La foule criant "Nous voulons la peine de mort" et le chef répondant alors "En tant que gouvernement et en tant qu'état, nous connaissons et entendons cette demande qui est la vôtre. Nous ne pouvons pas ignorer votre demande" Et Recep Erdogan de conclure, "En démocratie, la décision c'est ce que veut le peuple".
Et ce raidissement turc pourrait entrainer une séparation durable avec l'Occident.
Le Telegraph à Londres le pense en rappelant que la Turquie est stratégiquement située à proximité de la Syrie et de l'Irak, de la Mer Noire et donc de la Russie et de la Mer Caspienne et de ses oléoducs.
Le Telegraph qui rappelle qu'Ankara vient de rétablir de bonnes relations avec la Russie de Vladimir Poutine.
Le site suisse Romandie.com souligne également que la Turquie est membre de l'OTAN et en négociations avec l'Union européenne. Ces deux institutions ont assurées Ankara de leur soutien mais Bruxelles, siège de l'OTAN et de l'UE, aimerait cependant être rassuré et que la réponse du gouvernement turc reste proportionnée. L'Union européenne est donc à un carrefour après ce coup d'état manqué, estime la Frankfurter Allgemeine Zeitung. Il s'agit pour elle de ne pas devenir dépendante d'un despote.

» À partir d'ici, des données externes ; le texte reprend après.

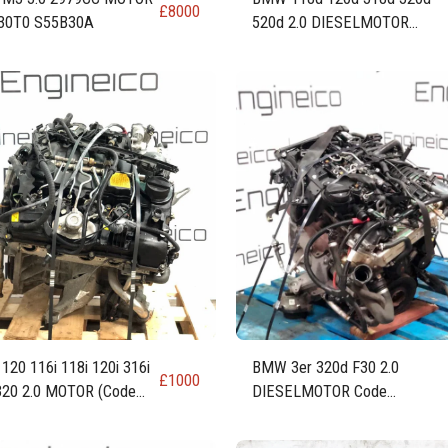
£
8000
30T0 S55B30A
520d 2.0 DIESELMOTOR
(N47D20A N47D20O0)
20 116i 118i 120i 316i
BMW 3er 320d F30 2.0
£
1000
320 2.0 MOTOR (Code
DIESELMOTOR Code
20A)
N47D20O1 + 181 PS + 184
PS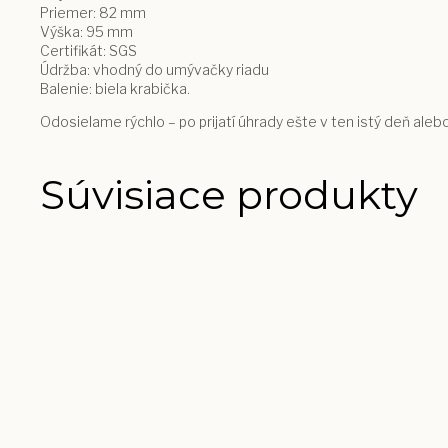
Priemer: 82 mm
Výška: 95 mm
Certifikát: SGS
Údržba: vhodný do umývačky riadu
Balenie: biela krabička.
Odosielame rýchlo – po prijatí úhrady ešte v ten istý deň ale
Súvisiace produkty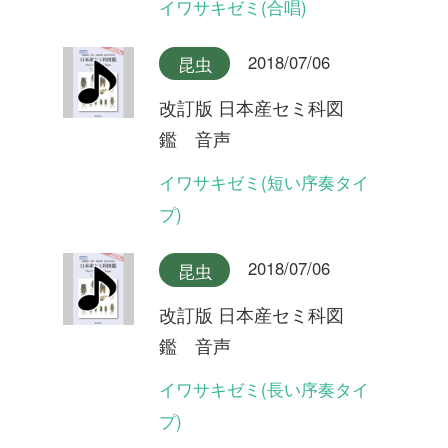
改訂版 日本産セミ科図
鑑 音声
オオシマゼミ奄美大島産(合
唱)
2018/07/06
昆虫
改訂版 日本産セミ科図
鑑 音声
オオシマゼミ奄美大島産
2018/07/06
昆虫
改訂版 日本産セミ科図
鑑 音声
オオシマゼミ奄美大島産(長
い序奏タイプ)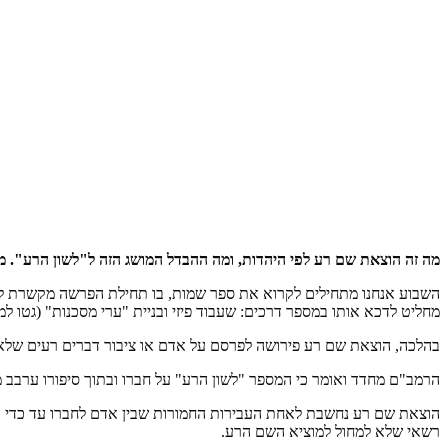
מה זה הוצאת שם רע לפי היהדות, ומה ההבדל המושג הזה ל"לשון הרע". מ
השבוע אנחנו מתחילים לקרוא את ספר שמות, בו תחילת הפרשה מקשרת לסי
מחליט לדכא אותו במספר דרכים: שעבוד פיזי ובניית "ערי מסכנות" (גטו ל
בהלכה, הוצאת שם רע פירושה לפרסם על אדם או ציבור דברים רעים שלא ב
הרמב"ם מחדד ואומר כי המספר "לשון הרע" על חברו ובתוך סיפורו ערבב
הוצאת שם רע נחשבת לאחת העבירות החמורות שבין אדם לחברו עד כדי כך
רשאי שלא למחול למוציא השם הרע.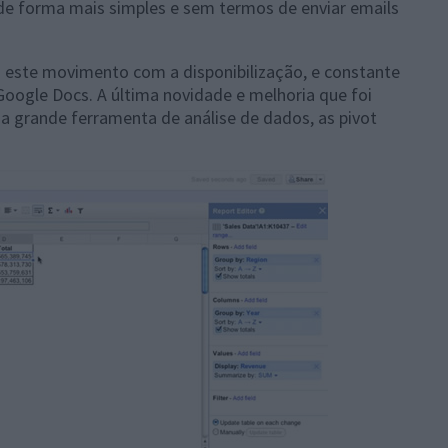
 de forma mais simples e sem termos de enviar emails
este movimento com a disponibilização, e constante
Google Docs. A última novidade e melhoria que foi
ma grande ferramenta de análise de dados, as pivot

Au final, le sentiment d'inquiétude sur l'avenir de la Turquie est le plus fort dans la presse.
Et c'est évidement sur place, dans la presse proche de l'opposition que ce sentiment est le plus vif.
Pour le journal de centre gauche Cumhuriyet la Turquie retient son souffle.
Le quotidien de rappeler que l'opposition était contre le coup d'état militaire et que désormais il espère que le pays, avec la même détermination s'opposera à l'instauration d'un système présidentiel qui ouvrirait la voie à un Sultanat.
Nous n'avons d'autres choix, conclut Cumhuriyet que de lutter pour la démocratie sans perdre espoir parce que la solution n'est ni dans la junte militaire, ni dans la junte civile.